ESPはIPsecが暗号化した時に用いる構造。
例えば暗号化計算するにはデータが小さければ、ダミーデータを追加するなどの処理も含まれます。
ESPのモードもVPNのモードと全く同じ動作です。
トランスポートモード:端末が暗号化する(端末にインストール作業必要)。ただしIPヘッダは暗号化されない。
トンネルモード:VPNゲートウェイが暗号化する。IPヘッダも暗号化(カプセル化)され、新たなIPヘッダを付けて伝送する
ペイロードの状態(伝送データの状態)も出題されます。
ネスペで暗号化やルーティングのために、カプセル化してヘッダを追加することは良くあります。今はIPsecやVPNの話ですが、MPLSやVLANでも注目点は同じです。
どこからどこまでがカプセル化されているか、元の宛先IPアドレスはどこにあるか/変化したか、は伝送を紐解くためにめちゃくちゃ大事です。丁寧に理解します。
IPsecではAHという構造も使います。
AHでは認証・改ざん検知を行う役割を果たします。暗号化はしません。ESPと併用できます。とはいえ、具体的なフレーム構造は出題されていないので、用語として覚えるに留めてOK。
IKEは、IPsec通信を確立するために必要な情報をやり取りするプロトコル。暗号鍵を交換します。
問題演習
正答はア。「ネットワーク層」「カプセル化(=秘匿, 暗号化)」「トンネリング」からIPsecと判断。IPsecで使うESPのトンネルモードですね。
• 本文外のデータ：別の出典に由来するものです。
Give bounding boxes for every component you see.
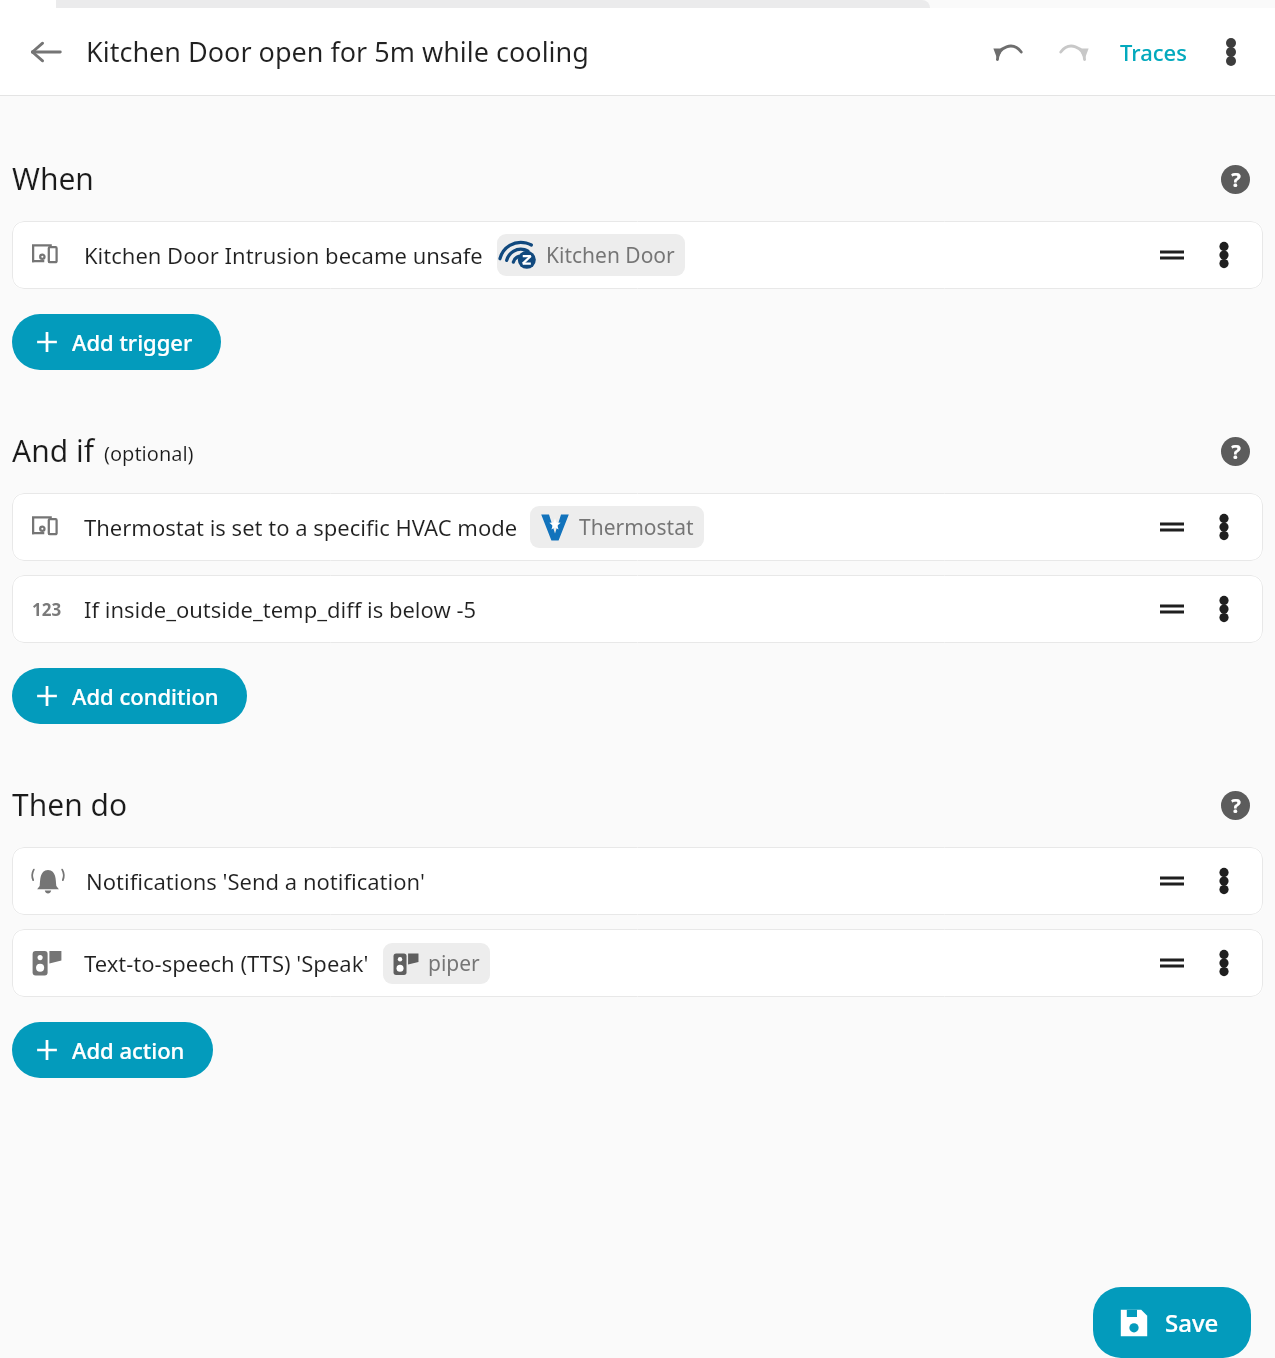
button[interactable]: Help bbox=[1215, 159, 1255, 199]
staticText: Kitchen Door bbox=[546, 241, 675, 270]
staticText: 123 bbox=[32, 598, 62, 621]
staticText: ? bbox=[1231, 166, 1241, 193]
button[interactable]: Kitchen Door bbox=[497, 234, 685, 276]
staticText: Notifications 'Send a notification' bbox=[86, 866, 425, 896]
staticText: Kitchen Door open for 5m while cooling bbox=[86, 33, 589, 70]
button[interactable]: Add trigger bbox=[12, 314, 221, 370]
button[interactable]: More options bbox=[1201, 940, 1247, 986]
button[interactable]: Back bbox=[18, 24, 74, 80]
staticText: piper bbox=[428, 949, 480, 978]
staticText: Kitchen Door Intrusion became unsafe bbox=[84, 240, 483, 270]
button[interactable]: Notifications 'Send a notification' bbox=[12, 847, 1263, 915]
button[interactable]: More options bbox=[1205, 26, 1257, 78]
staticText: Thermostat is set to a specific HVAC mod… bbox=[84, 512, 518, 542]
button[interactable]: Kitchen Door Intrusion became unsafe bbox=[12, 221, 1263, 289]
staticText: Thermostat bbox=[579, 513, 694, 542]
staticText: ? bbox=[1231, 792, 1241, 819]
button[interactable]: Add condition bbox=[12, 668, 247, 724]
button[interactable]: More options bbox=[1201, 232, 1247, 278]
staticText: Add trigger bbox=[72, 327, 193, 357]
button[interactable]: piper bbox=[383, 943, 490, 984]
staticText: If inside_outside_temp_diff is below -5 bbox=[84, 594, 477, 624]
button[interactable]: More options bbox=[1201, 504, 1247, 550]
button[interactable]: Help bbox=[1215, 785, 1255, 825]
staticText: Traces bbox=[1120, 37, 1187, 67]
staticText: And if bbox=[12, 430, 95, 471]
staticText: Then do bbox=[12, 784, 128, 825]
button[interactable]: Traces bbox=[1110, 29, 1197, 75]
button[interactable]: Undo bbox=[982, 25, 1036, 79]
button[interactable]: Reorder bbox=[1149, 232, 1195, 278]
staticText: Text-to-speech (TTS) 'Speak' bbox=[84, 948, 369, 978]
button[interactable]: Help bbox=[1215, 431, 1255, 471]
button[interactable]: Reorder bbox=[1149, 586, 1195, 632]
button[interactable]: Redo bbox=[1046, 25, 1100, 79]
staticText: When bbox=[12, 158, 94, 199]
staticText: Add action bbox=[72, 1035, 185, 1065]
button[interactable]: Reorder bbox=[1149, 504, 1195, 550]
button[interactable]: Reorder bbox=[1149, 940, 1195, 986]
button[interactable]: Add action bbox=[12, 1022, 213, 1078]
button[interactable]: More options bbox=[1201, 858, 1247, 904]
button[interactable]: Reorder bbox=[1149, 858, 1195, 904]
button[interactable]: Save bbox=[1093, 1287, 1251, 1358]
button[interactable]: Thermostat bbox=[530, 506, 704, 548]
button[interactable]: More options bbox=[1201, 586, 1247, 632]
button[interactable]: 123 bbox=[12, 575, 1263, 643]
staticText: Add condition bbox=[72, 681, 219, 711]
staticText: ? bbox=[1231, 438, 1241, 465]
button[interactable]: Thermostat is set to a specific HVAC mod… bbox=[12, 493, 1263, 561]
button[interactable]: Text-to-speech (TTS) 'Speak' bbox=[12, 929, 1263, 997]
staticText: Save bbox=[1165, 1306, 1219, 1339]
staticText: (optional) bbox=[104, 440, 194, 467]
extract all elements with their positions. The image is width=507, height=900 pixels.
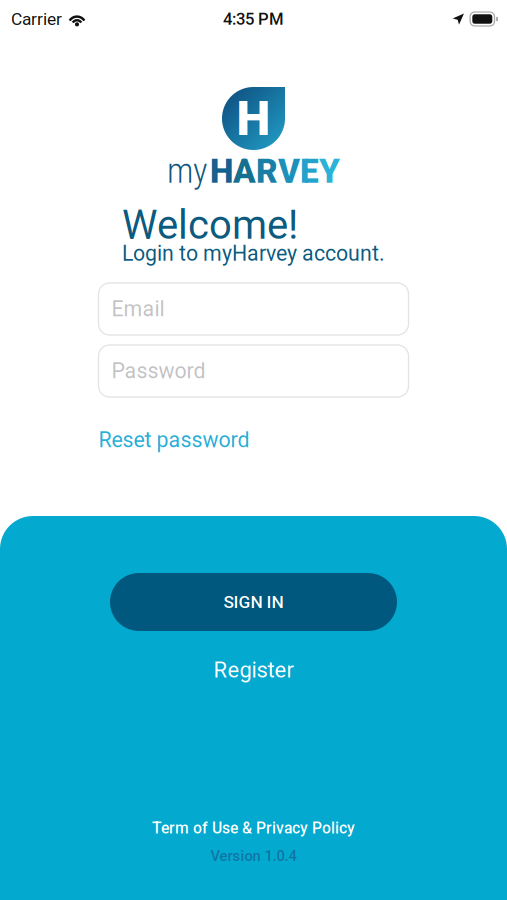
button[interactable]: Reset password (98, 425, 408, 455)
staticText: Reset password (98, 428, 250, 452)
button[interactable]: Term of Use & Privacy Policy (152, 818, 355, 838)
staticText: Term of Use & Privacy Policy (152, 819, 355, 837)
staticText: 4:35 PM (223, 9, 284, 29)
staticText: Register (214, 657, 294, 683)
staticText: Email (112, 296, 164, 322)
staticText: E (300, 152, 319, 191)
staticText: H (210, 152, 233, 191)
staticText: Password (112, 358, 206, 384)
staticText: Carrier (11, 9, 62, 29)
staticText: Version 1.0.4 (210, 847, 296, 865)
button[interactable]: Register (110, 653, 397, 687)
button[interactable]: SIGN IN (110, 573, 397, 631)
staticText: SIGN IN (224, 592, 284, 612)
staticText: A (233, 152, 256, 191)
staticText: Y (319, 152, 340, 191)
staticText: Welcome! (122, 202, 298, 248)
staticText: H (236, 90, 270, 147)
staticText: V (278, 152, 300, 191)
staticText: R (256, 152, 278, 191)
staticText: my (167, 151, 208, 191)
staticText: Login to myHarvey account. (122, 241, 385, 266)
PPP→PPTP(ウ)→L2TP(イ)と理解を進めます。>PPPのNote
ウ:PPTP。PPPを基に作られたプロトコル。PPPは第二層(データリンク層)なので、PPPTPも同じ。設問文の「ネットワーク層」と比較して弾きます。
PPTPはVPNの実現方式の1つ。データをGREプロトコルでカプセル化します(IPsecにおけるESPによるカプセル化と同じ)。
イ:L2TP。「L2」から第二層(データリンク層)なので、設問文の「ネットワーク層」と比較して弾けますね。
L2TPは、VPNに使われるPPTPを基に作られました。VPNと同じように仮想的なトンネルを作るプロトコルで、データリンク層で働きます。暗号化機能がないため、IPsecと組み合わせてVPN接続の実現方式の1つになっています。
VPN実現方式には、IPsec方式、PPTP方式、L2TP&IPsec方式などがあるということ。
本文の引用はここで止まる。